Konukseverlik, acımasızca karşılıklı yardım ilkesine indirgenmiş ve böyle bir ilkenin sunduğu evrimsel avantajla açıklanmıştır. Ancak "karşılıklılık" bir tür karşılıklılık anlamına gelse de konukseverlik ilişkisinin yarısını kapsamada başarısız olur. Rajinta'ya teşekkürlerimizi ve ailesine söz verdiğimiz fotoğrafları borçluyuz, ancak onların ikisine de acil ihtiyaçları yok.
Son zamanlarda "özen etiği" olarak bilinen şeyin incelenmesinde büyük ilerlemeler kaydedildi. Başka bir deyişle, etikçiler, makamlarının kapısına kadar uzanan sonsuz ahlaki yükümlülüklerin fildişi kulelerinden ve aynı şekilde makamlarıyla biten ahlaki değerden yoksun dünyalardan, şefkatte ifade edilen inanılmaz derecede güçlü etik ilişkiyi tanımak için eğilmişlerdir. Dikkat, alıcının refahının verenlerin refahına neredeyse sonsuz öncelik verdiğini görüyor. Ancak buna rağmen ilişki karşılıklıdır, hiçbir şey sorulmaz, ancak hediyenin tanınması ahlaki olarak talep edilir. İlgiye teşekkür etmemenin neden olduğu acıyı hepimiz düşünebiliriz, ancak bu nadiren ilginin hemen kesilmesine yol açar (ilişki o kadar güçlüdür).

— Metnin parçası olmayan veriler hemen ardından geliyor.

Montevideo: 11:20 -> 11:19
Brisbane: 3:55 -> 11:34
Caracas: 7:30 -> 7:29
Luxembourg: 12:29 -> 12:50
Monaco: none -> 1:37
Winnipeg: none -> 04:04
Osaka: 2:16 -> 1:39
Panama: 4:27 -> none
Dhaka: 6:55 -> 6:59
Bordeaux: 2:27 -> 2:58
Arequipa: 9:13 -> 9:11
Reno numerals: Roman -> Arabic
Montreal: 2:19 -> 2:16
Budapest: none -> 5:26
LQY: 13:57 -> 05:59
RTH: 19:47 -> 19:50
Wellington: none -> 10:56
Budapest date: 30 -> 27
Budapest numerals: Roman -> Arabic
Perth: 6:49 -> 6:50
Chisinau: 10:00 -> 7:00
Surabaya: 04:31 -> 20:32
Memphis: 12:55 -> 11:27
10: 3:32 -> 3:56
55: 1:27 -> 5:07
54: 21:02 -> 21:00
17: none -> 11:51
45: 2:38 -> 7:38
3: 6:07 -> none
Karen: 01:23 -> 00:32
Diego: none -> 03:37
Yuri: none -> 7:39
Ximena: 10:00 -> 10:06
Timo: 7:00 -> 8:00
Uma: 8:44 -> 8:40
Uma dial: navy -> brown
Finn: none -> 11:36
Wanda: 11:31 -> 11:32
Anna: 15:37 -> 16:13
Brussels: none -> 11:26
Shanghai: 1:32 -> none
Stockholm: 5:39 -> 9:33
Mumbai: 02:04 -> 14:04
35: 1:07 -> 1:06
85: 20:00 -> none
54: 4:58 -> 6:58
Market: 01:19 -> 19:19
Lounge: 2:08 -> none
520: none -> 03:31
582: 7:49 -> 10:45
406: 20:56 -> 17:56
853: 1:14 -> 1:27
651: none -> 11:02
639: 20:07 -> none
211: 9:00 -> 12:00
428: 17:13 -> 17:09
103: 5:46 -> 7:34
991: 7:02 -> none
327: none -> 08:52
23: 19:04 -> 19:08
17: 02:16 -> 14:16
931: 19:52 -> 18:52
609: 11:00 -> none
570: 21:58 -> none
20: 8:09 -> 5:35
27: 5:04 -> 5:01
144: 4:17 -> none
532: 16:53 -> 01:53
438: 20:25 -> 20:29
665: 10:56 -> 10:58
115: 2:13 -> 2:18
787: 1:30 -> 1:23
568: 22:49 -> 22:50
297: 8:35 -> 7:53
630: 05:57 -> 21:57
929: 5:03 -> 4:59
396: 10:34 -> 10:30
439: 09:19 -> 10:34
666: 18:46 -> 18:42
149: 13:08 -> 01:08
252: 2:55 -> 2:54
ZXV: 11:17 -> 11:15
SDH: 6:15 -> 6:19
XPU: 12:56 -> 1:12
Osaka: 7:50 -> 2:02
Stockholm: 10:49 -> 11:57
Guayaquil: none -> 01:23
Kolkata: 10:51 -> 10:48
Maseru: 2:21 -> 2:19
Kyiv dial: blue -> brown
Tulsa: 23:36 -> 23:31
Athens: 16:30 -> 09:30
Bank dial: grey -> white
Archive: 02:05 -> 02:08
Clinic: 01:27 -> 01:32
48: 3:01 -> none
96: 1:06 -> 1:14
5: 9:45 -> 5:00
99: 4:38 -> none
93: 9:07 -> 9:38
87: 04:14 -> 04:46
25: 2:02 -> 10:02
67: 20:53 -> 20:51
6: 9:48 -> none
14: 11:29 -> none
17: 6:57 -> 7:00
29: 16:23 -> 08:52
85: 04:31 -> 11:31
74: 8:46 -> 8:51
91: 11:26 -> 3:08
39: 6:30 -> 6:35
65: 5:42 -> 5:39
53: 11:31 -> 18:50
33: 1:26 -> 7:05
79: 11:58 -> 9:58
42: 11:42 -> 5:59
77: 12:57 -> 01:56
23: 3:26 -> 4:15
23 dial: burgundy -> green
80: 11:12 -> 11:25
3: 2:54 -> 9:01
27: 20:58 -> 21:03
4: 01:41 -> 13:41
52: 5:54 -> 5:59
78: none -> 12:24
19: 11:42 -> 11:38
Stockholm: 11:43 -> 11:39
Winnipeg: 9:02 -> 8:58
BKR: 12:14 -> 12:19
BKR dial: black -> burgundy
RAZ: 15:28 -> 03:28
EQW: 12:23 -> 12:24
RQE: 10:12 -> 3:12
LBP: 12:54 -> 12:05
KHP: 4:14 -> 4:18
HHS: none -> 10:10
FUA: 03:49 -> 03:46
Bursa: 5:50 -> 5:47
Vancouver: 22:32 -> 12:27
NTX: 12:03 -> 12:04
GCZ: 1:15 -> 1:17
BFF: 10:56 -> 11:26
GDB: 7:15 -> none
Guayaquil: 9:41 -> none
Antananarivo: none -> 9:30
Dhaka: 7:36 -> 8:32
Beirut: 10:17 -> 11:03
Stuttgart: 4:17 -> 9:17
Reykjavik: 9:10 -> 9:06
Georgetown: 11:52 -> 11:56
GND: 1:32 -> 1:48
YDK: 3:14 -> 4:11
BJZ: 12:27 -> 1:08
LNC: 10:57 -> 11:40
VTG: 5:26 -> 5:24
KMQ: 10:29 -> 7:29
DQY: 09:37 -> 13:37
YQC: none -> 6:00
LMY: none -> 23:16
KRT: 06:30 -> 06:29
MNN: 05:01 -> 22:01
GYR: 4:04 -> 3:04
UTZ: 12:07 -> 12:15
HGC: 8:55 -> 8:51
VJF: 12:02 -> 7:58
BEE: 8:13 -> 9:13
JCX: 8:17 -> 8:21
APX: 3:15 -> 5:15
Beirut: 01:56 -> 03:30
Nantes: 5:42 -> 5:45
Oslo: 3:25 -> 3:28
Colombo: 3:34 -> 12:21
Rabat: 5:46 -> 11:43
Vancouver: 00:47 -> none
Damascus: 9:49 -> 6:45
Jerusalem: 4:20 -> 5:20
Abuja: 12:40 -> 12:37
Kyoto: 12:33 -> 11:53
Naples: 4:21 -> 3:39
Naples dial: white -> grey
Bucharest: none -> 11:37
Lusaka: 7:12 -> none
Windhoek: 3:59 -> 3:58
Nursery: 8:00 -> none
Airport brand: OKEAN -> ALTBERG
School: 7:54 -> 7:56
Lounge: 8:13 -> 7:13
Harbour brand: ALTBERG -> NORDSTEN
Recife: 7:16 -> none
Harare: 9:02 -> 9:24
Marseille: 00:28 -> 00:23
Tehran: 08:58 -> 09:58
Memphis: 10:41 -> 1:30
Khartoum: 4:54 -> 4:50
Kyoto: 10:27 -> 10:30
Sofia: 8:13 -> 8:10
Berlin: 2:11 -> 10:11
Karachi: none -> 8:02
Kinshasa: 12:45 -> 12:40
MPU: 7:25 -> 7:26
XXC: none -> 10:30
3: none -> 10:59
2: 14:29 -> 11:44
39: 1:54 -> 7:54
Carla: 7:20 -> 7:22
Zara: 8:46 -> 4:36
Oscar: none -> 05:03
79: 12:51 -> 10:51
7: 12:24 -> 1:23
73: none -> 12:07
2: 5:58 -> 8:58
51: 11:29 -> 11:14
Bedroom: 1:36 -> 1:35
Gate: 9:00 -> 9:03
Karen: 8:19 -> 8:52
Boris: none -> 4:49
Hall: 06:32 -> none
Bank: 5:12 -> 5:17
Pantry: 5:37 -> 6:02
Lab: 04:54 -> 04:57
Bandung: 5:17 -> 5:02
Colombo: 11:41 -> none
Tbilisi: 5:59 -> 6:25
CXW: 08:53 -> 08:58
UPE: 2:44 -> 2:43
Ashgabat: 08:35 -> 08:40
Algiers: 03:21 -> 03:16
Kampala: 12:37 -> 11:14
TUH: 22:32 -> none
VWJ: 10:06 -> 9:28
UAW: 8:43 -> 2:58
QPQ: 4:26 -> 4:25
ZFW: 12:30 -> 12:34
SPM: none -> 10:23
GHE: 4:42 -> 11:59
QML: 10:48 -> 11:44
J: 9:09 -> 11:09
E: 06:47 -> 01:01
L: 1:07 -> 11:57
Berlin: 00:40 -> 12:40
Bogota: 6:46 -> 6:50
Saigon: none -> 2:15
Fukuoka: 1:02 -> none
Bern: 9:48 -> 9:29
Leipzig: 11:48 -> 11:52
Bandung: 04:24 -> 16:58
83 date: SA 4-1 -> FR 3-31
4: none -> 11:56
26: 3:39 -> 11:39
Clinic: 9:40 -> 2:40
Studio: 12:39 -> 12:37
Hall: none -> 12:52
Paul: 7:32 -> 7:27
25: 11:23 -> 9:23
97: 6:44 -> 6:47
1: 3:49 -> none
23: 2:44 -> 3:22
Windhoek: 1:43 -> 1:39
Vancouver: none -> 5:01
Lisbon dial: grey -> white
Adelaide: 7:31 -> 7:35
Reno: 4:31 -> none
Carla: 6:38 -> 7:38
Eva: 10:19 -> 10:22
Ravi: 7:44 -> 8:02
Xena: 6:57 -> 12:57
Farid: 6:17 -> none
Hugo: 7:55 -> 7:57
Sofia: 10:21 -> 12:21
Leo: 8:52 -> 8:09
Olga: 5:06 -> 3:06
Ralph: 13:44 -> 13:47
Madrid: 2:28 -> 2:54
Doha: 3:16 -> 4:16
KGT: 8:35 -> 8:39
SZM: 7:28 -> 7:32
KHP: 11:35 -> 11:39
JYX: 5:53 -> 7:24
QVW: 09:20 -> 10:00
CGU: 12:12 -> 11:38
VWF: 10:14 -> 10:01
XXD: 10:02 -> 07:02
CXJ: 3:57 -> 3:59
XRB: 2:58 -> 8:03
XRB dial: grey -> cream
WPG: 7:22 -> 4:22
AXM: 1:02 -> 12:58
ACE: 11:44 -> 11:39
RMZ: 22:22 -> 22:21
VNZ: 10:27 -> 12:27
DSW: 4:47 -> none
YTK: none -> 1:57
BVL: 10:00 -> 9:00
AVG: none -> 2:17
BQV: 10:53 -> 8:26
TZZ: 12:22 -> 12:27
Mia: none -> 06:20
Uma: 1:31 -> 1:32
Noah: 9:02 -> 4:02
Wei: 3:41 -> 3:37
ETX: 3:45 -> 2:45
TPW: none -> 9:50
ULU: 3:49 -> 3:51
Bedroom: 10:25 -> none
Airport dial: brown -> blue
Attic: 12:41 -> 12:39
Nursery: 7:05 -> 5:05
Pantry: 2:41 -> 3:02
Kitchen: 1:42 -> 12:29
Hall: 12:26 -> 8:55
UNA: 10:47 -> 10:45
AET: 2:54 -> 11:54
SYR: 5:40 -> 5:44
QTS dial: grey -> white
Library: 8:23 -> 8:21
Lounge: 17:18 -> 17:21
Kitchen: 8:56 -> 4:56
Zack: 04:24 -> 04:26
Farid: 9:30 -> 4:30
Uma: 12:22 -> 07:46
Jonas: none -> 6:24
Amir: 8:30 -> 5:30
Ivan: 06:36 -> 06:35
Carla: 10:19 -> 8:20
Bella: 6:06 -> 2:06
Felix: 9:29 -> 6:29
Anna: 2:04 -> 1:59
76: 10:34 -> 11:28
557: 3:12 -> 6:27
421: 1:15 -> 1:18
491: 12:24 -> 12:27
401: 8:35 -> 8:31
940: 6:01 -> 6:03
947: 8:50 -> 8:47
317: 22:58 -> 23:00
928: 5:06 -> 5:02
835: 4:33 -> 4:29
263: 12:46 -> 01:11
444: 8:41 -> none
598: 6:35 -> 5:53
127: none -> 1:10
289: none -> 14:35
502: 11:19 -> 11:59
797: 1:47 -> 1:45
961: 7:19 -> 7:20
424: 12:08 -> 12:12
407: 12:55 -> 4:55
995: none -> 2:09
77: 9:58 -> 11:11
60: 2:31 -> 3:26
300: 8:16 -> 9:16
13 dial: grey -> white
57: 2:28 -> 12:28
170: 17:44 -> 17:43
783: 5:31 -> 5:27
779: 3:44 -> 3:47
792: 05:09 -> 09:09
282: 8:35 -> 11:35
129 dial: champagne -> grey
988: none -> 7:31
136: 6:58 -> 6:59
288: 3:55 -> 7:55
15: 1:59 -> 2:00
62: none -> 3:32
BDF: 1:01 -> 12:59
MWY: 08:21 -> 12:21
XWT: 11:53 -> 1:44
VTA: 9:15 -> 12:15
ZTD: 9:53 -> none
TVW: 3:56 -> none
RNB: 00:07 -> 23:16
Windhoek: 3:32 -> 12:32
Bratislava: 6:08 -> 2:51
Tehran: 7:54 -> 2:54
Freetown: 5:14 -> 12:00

İndirgemeci karşılıklı yardım anlayışlarının tamamen yakalayamadığı bu tür karşılıklılık, misafirperverlik ilişkisinin temel unsurudur. Bu yüzden hâlâ Rajinta'yı bulup teşekkür etmem gerekiyor. Konukseverlik bu anlamda bir takım duygusal ve değersel boyutları olan "yoğun" bir ahlaki ilişki olarak adlandırılan şeydir, ancak talepleri açıktır, başka olanın önceliklendirilmesidir.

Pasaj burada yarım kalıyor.